Com’è bastato cambiare Alternativa popolare in Puglia popolare, basterà sostituire il nome della regione con quello dell’intero Paese? Forse no, a giudicare dalla diffida che poche ore fa è stata inviata a Cassano dal moncalierese Giancarlo Chiapello, della segreteria nazionale di Italia popolare, fondata quasi vent’anni fa. “Ci corre l’obbligo – scrive Chiapello nella comunicazione, comunicando di avere da poco appreso dell’uso del nome “Italia popolare” – di segnalare l’impossibilità da parte vostra di utilizzare tale denominazione in uso ad altro movimento politico. Infatti “Italia Popolare” come movimento per l’Europa nasce a Roma nel 2004 con atto depositato presso un notaio, presieduto dal sen. prof. Alberto Monticone, con Presidente onorario l’on. Gerardo Bianco, e inizia le sue attività e il suo impegno legato all’identità del popolarismo, su scala nazionale. La sede nazionale oggi si trova presso i Popolari di Moncalieri (To), ultima sezione operativa sturziana in Italia, che precedentemente, aderenti a Italia Popolare, hanno svolto l’incarico di segreteria organizzativa ed oggi mantengono la piena continuità operativa del movimento anche dal punto di vista elettorale, avendo utilizzato negli anni la denominazione di Italia Popolare in elezioni amministrative piemontesi e campane”.
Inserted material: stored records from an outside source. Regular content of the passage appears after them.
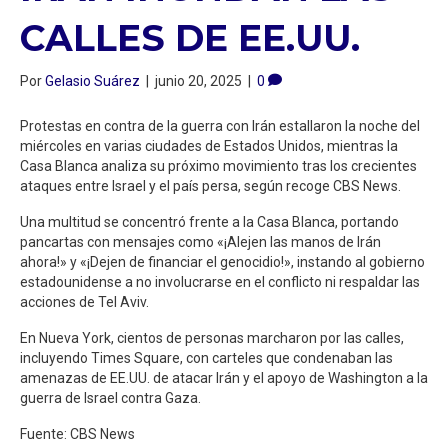
CALLES DE EE.UU.
Por
Gelasio Suárez
|
junio 20, 2025
|
0
Protestas en contra de la guerra con Irán estallaron la noche del
miércoles en varias ciudades de Estados Unidos, mientras la
Casa Blanca analiza su próximo movimiento tras los crecientes
ataques entre Israel y el país persa, según recoge CBS News.
Una multitud se concentró frente a la Casa Blanca, portando
pancartas con mensajes como «¡Alejen las manos de Irán
ahora!» y «¡Dejen de financiar el genocidio!», instando al gobierno
estadounidense a no involucrarse en el conflicto ni respaldar las
acciones de Tel Aviv.
En Nueva York, cientos de personas marcharon por las calles,
incluyendo Times Square, con carteles que condenaban las
amenazas de EE.UU. de atacar Irán y el apoyo de Washington a la
guerra de Israel contra Gaza.
Fuente: CBS News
Oltre all’uso a livello locale, poi, si aggiunge che il soggetto politico Italia popolare può contare su un altro titolo rilevante: nel 2008 il suo simbolo è stato depositato anche al Ministero dell’interno in vista delle elezioni politiche (anche se poi non si sarebbe fatta la lista) e quel contrassegno è stato regolarmente ammesso. Ricordando a Cassano i precedenti qui citati in breve, Chiapello si augura che cessi quanto prima da parte del suo gruppo l’uso del nome Italia popolare “per non ingenerare confusione con una realtà politica preesistente ed operativa”, annunciando in caso contrario azioni (anche giudiziarie) a tutela di Italia popolare. Qui ovviamente il problema non è dato dal simbolo in sé – visibilmente diverso – ma dall’identità del nome (che ancora prima dell’emblema è in grado di identificare un soggetto politico). Ci vorrà tempo per sapere se l’invito di Chiapello sarà accolto oppure no: eventuali sviluppi, ovviamente, saranno divulgati.